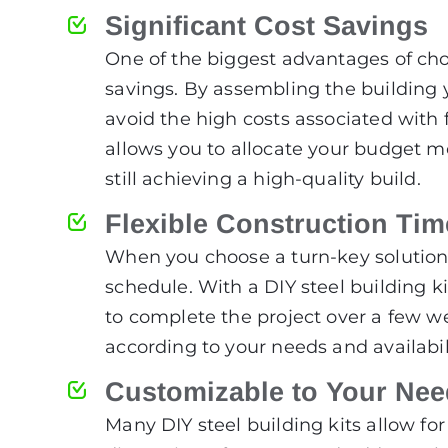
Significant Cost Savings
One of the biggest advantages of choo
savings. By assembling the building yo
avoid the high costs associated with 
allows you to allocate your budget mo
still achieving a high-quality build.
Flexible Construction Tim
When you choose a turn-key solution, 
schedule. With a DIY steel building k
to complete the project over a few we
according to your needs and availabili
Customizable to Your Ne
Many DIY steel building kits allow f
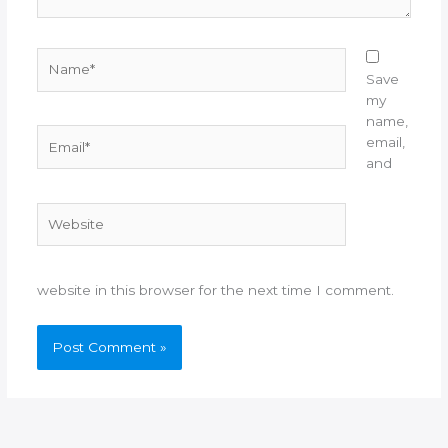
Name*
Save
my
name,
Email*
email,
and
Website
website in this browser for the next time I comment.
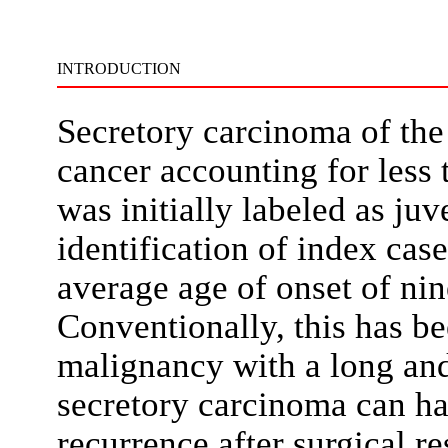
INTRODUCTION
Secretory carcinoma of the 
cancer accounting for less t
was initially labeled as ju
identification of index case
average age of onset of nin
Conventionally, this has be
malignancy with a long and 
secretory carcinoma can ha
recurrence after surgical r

> **Exercise instructions**: Reproduce exactly and only the lines from the line that contains "according to your needs and availabili" to the end of the data above, both ends included. No pictures go in the copy.

> **Answer to this task**:
according to your needs and availabili
Customizable to Your Ne
Many DIY steel building kits allow f
Name*
Save
my
name,
Email*
email,
and
Website
website in this browser for the next time I comment.
INTRODUCTION
Secretory carcinoma of the 
cancer accounting for less t
was initially labeled as ju
identification of index case
average age of onset of nin
Conventionally, this has be
malignancy with a long and 
secretory carcinoma can ha
recurrence after surgical r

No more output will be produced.